* **Provided entries**:
++++++
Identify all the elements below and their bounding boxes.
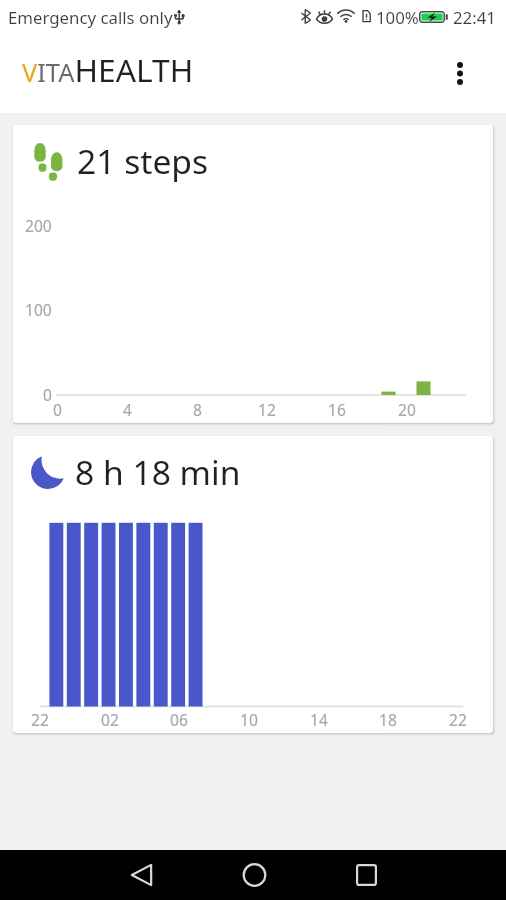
staticText: 200 bbox=[25, 215, 52, 236]
staticText: 06 bbox=[170, 709, 188, 730]
staticText: 16 bbox=[328, 399, 346, 420]
button[interactable]: Back bbox=[113, 853, 169, 897]
button[interactable]: Recent apps bbox=[338, 853, 394, 897]
staticText: 0 bbox=[53, 399, 62, 420]
staticText: 22:41 bbox=[453, 6, 496, 29]
staticText: 8 bbox=[193, 399, 202, 420]
staticText: 18 bbox=[379, 709, 397, 730]
button[interactable]: 21 steps bbox=[13, 125, 493, 423]
staticText: 12 bbox=[258, 399, 276, 420]
staticText: 100 bbox=[25, 299, 52, 320]
staticText: 0 bbox=[43, 384, 52, 405]
staticText: VITAHEALTH bbox=[22, 48, 194, 91]
staticText: 02 bbox=[101, 709, 119, 730]
staticText: 21 steps bbox=[77, 138, 209, 184]
staticText: 100% bbox=[376, 6, 419, 29]
staticText: 20 bbox=[398, 399, 416, 420]
button[interactable]: Home bbox=[226, 853, 282, 897]
button[interactable]: More options bbox=[436, 49, 484, 97]
staticText: Emergency calls only bbox=[8, 6, 173, 29]
staticText: 8 h 18 min bbox=[75, 449, 241, 495]
staticText: 22 bbox=[449, 709, 467, 730]
staticText: 4 bbox=[123, 399, 132, 420]
staticText: 10 bbox=[240, 709, 258, 730]
staticText: 22 bbox=[31, 709, 49, 730]
staticText: 14 bbox=[310, 709, 328, 730]
button[interactable]: 8 h 18 min bbox=[13, 436, 493, 733]
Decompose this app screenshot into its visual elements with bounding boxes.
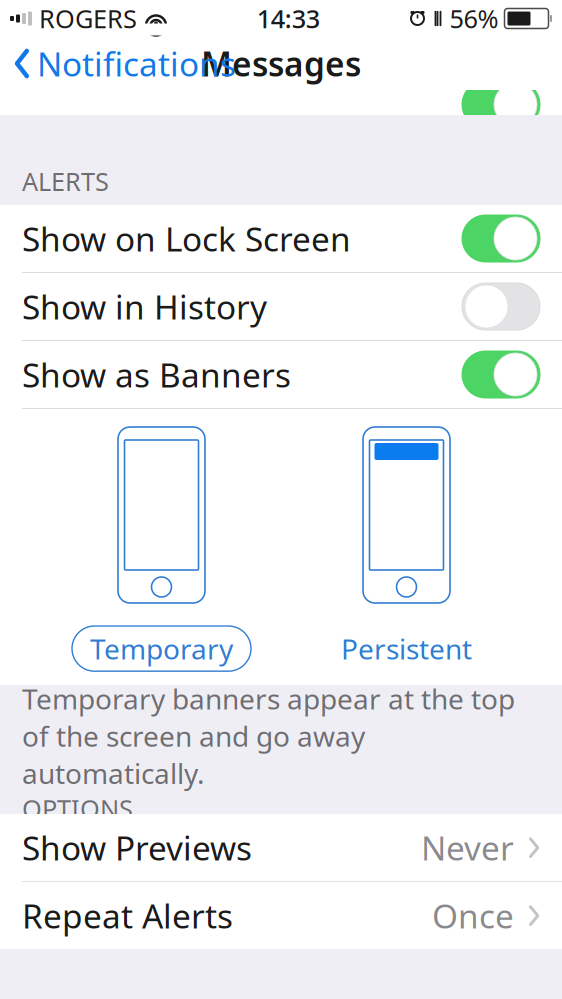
staticText: Never bbox=[421, 826, 514, 870]
button[interactable]: Notifications bbox=[0, 35, 236, 92]
staticText: OPTIONS bbox=[22, 792, 133, 825]
button[interactable]: Show as Banners bbox=[0, 341, 562, 408]
staticText: Repeat Alerts bbox=[22, 894, 233, 938]
staticText: Temporary bbox=[90, 630, 233, 667]
staticText: 56% bbox=[450, 2, 498, 35]
button[interactable]: Show Previews bbox=[0, 814, 562, 881]
staticText: Show Previews bbox=[22, 826, 252, 870]
button[interactable]: Show in History bbox=[0, 273, 562, 340]
button[interactable]: Show on Lock Screen bbox=[0, 205, 562, 272]
staticText: Notifications bbox=[37, 41, 236, 86]
button[interactable]: Temporary bbox=[72, 427, 251, 671]
staticText: Temporary banners appear at the top of t… bbox=[22, 680, 515, 792]
staticText: Messages bbox=[201, 41, 361, 86]
staticText: Persistent bbox=[341, 630, 472, 667]
staticText: Show as Banners bbox=[22, 352, 291, 397]
button[interactable]: Repeat Alerts bbox=[0, 882, 562, 949]
button[interactable]: Persistent bbox=[323, 427, 490, 671]
staticText: ALERTS bbox=[22, 164, 109, 198]
staticText: Show on Lock Screen bbox=[22, 216, 351, 261]
staticText: 14:33 bbox=[257, 2, 320, 35]
staticText: ROGERS bbox=[39, 2, 137, 35]
staticText: Show in History bbox=[22, 284, 267, 329]
staticText: Once bbox=[432, 894, 514, 938]
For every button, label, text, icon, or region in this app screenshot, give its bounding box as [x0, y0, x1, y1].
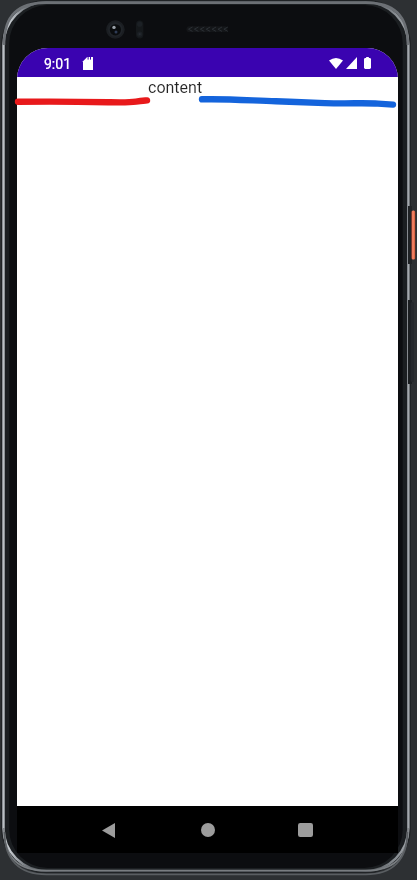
button[interactable]: Home: [168, 808, 248, 852]
button[interactable]: Back: [68, 808, 148, 852]
staticText: content: [148, 78, 203, 97]
staticText: 9:01: [44, 56, 71, 72]
button[interactable]: Recent apps: [265, 808, 345, 852]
++++++
Please copy each line from the material above in which the string "Back" appears.

button[interactable]: Back bbox=[113, 853, 169, 897]
button[interactable]: Back: [68, 808, 148, 852]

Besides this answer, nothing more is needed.